Possible norovirus outbreak may have affected several Toronto-area schools, institutions
Published Wednesday, November 23, 2016 3:44PM EST
A possible outbreak of the norovirus affecting students at one Toronto-area school may also have swept through several other schools and institutions this year.
Reports of a flu-like illness affecting students at Thornhill Woods Public School originally surfaced earlier this week but CTV News has learned at least two other schools, a seniors’ home and a daycare in the same region may have also been affected by a similar outbreak.
“This is the time of year where we do see an increase of enteric illness in the community and in various institutional type environments,” said Marjolyn Pritchard from York Region Public Health.
The number of children affected at Thornhill Woods has not been confirmed but it is believed to be around 200.
Dr. Isaac Bogoch, a clinical researcher and expert on infectious diseases, told CTV News Channel on Wednesday the norovirus can spread extremely fast. The virus is transmitted by the fecal-oral route and can be picked up by touching anything or anyone that has come in contact with the virus before touching your mouth.
“You can see it in places where people crowd together,” said Dr. Bogoch. “In this case it’s in schools but there are reports of this in dormitories and certainly on cruise ships.”
Dr. Bogoch said the virus causes symptom like nausea, vomiting and diarrhea. The symptoms generally last between one and two days
But he added there are ways to manage the virus if you get it, including not going to school or work if you’re infected because the virus is highly contagious.
He also said it’s very important people wash their hands as the virus is transmitted from unintentionally touching your mouth after touching something that has been in contact with the virus.

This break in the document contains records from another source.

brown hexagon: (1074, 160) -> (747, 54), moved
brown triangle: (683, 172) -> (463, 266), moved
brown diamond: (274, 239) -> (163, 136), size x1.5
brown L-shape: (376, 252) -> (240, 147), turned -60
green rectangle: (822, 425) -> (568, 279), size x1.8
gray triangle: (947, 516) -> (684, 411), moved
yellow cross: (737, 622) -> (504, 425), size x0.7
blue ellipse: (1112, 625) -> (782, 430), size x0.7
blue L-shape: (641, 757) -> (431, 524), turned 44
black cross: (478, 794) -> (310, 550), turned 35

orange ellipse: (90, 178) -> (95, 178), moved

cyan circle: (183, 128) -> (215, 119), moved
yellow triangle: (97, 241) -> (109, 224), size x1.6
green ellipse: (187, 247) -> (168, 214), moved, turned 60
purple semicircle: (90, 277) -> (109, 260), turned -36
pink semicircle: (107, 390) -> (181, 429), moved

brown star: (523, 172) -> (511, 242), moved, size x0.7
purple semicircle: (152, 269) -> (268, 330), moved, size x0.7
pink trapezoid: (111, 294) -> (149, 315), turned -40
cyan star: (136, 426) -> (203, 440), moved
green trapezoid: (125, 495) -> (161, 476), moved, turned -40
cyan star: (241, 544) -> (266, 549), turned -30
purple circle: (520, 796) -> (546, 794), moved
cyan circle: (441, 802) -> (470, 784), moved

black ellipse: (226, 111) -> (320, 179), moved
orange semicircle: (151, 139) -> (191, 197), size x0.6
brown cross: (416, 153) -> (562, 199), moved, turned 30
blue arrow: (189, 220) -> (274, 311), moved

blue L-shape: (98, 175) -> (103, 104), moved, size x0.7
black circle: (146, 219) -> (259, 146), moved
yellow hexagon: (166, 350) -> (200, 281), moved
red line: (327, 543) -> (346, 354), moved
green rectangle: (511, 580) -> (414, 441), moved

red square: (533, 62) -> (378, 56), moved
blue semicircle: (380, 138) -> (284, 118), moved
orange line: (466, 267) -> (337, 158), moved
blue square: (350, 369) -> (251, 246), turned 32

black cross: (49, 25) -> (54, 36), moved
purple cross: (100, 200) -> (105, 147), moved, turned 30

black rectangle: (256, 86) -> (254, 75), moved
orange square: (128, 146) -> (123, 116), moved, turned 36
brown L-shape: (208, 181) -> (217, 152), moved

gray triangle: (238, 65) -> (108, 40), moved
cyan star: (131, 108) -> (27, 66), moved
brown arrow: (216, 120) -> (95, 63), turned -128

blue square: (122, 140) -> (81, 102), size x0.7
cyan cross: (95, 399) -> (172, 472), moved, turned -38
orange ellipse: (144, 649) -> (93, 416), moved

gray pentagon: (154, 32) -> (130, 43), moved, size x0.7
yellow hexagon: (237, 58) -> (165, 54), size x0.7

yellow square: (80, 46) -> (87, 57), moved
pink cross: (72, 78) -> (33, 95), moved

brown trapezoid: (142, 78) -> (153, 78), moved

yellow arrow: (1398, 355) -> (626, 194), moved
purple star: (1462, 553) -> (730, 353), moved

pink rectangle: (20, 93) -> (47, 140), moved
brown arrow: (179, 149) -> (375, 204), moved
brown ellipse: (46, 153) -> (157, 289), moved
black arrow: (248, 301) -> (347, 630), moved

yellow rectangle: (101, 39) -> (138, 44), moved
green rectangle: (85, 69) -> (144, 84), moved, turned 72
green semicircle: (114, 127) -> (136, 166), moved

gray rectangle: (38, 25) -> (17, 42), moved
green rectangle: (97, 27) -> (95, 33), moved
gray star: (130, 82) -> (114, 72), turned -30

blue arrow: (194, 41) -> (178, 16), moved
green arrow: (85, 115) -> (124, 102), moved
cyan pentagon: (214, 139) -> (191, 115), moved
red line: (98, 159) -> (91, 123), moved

Finally, Dr. Bogoch said, if you can, try to wipe down all surfaces that are potentially contaminated with a strong cleaner, such as something bleach-based.
According to Dr. Bogoch, for people who have contracted the virus, drinking fluids and electrolytes is important.
“The big caution here is dehydration,” said Dr. Bogoch. “Little kids and the elderly can get dehydrated pretty quickly.”
It is very rare that someone will need to go to the hospital if they are infected with the virus, said Dr. Bogoch, but it is possible if they are finding it difficult to keep up with their fluid intake.